Hey guys I've been working on getting my atlas 10f back up to par and there is a bit of slop in the cross feed and the compound is there a way to get rid of this? Also I noticed the compound moves a little at the ways but I adjusted the gibs to the point that it had no play by hand that I noticed i didn't want to over tighten it either also a good step by step on centering the tailstock would be great. Thanks in advance!

Richard


----------



## Bill C. (Jan 21, 2015)

deadfrednc said:


> Hey guys I've been working on getting my atlas 10f back up to par and there is a bit of slop in the cross feed and the compound is there a way to get rid of this? Also I noticed the compound moves a little at the ways but I adjusted the gibs to the point that it had no play by hand that I noticed i didn't want to over tighten it either also a good step by step on centering the tailstock would be great. Thanks in advance!
> 
> Richard



I usually tighten the compound feed since I seldom used it.  The cross-feed I don't tighten those gibs as much since I used them all the time. If you can turn the handle with a little resistance that is tight enough.

I centered tail-stock by putting a center in the tail-stock and spindle. Bring the tail-stock up to the chuck and align the two center points to rough in.  The witness marks on the back side of the tail-stock are approximate.  To zero in use a ground mandrel between centers. Used a indicator to zero in the tail-stock.  

Another method use a piece of stock about 1" in diameter, center the stock in a four jaw chuck then center-drill each end. Mount it between centers, using a drive dog, and turn about .010" off by 1" on both ends.  Measure the diameters to see the difference. Using a indicator measure the offset of the tail-stock. Re-cut both diameters and re-measure the diameters to see if more adjustment is needed. It sounds confusing but after a little practice it will be second nature.


----------



## wa5cab (Jan 21, 2015)

If you have more than 0.010" of backlash in either crank, you can try to adjust that lower.  But even with new feed screws and nuts, you aren't going to get it under about 0.010".

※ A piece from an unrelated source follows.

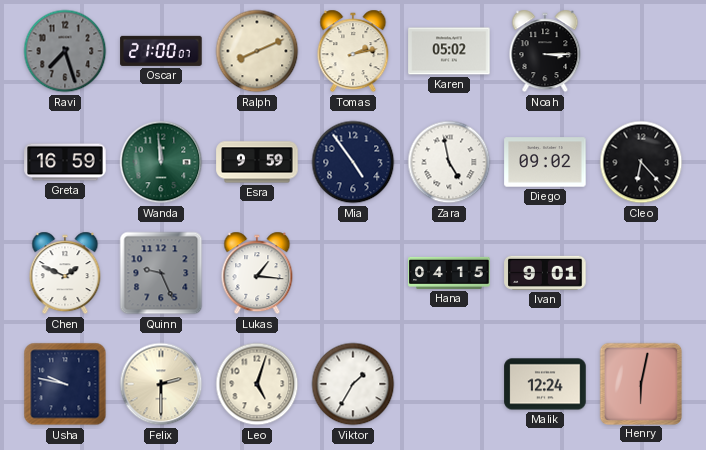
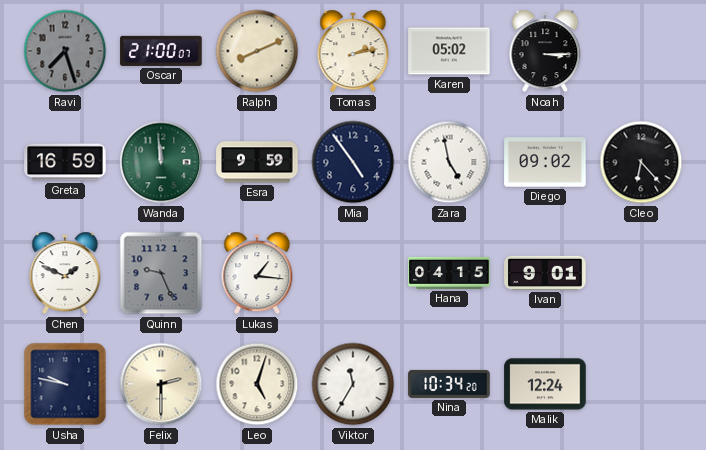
Viktor: 1:35 -> 11:35
Nina: none -> 10:34
Henry: 6:02 -> none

On both the cross slide feed and compound feed, there is a special hex nut that retains the crank, and between the crank and dial, a lock nut and star lock washer.  Adjusting the lock nut on the cross slide is best done with the cross slide run completely off of the cross feed screw.  Find a thin enough open end wrench that fits onto the lock nut without jamming between the crank and dial.  And a box end wrench for the crank nut.  Immobilize the crank and loosen the crank nut slightly.  With the thin open end wrench, tighten the lock nut one flat.  Still without moving the crank, tighten the crank nut.  Turn the crank and see how it feels.  It shouldn't spin but should take virtually no effort to turn.  Repeat until there is a noticeable drag when turning the crank a few degrees.  Back the lock nut out 1/2 a flat.  Re-engage the feed nut and feed screw and check back lash with the dial.  That's as good as it is going to get.

Robert D.


----------



## deadfrednc (Jan 21, 2015)

Great thank you guys I'll be in the shop tomarrow trying this out


----------



## Kernbigo (Feb 2, 2015)

This is a nut i did on my south bend, but also did a atlas, if the screw is good you can reduce the end play to nothing.


----------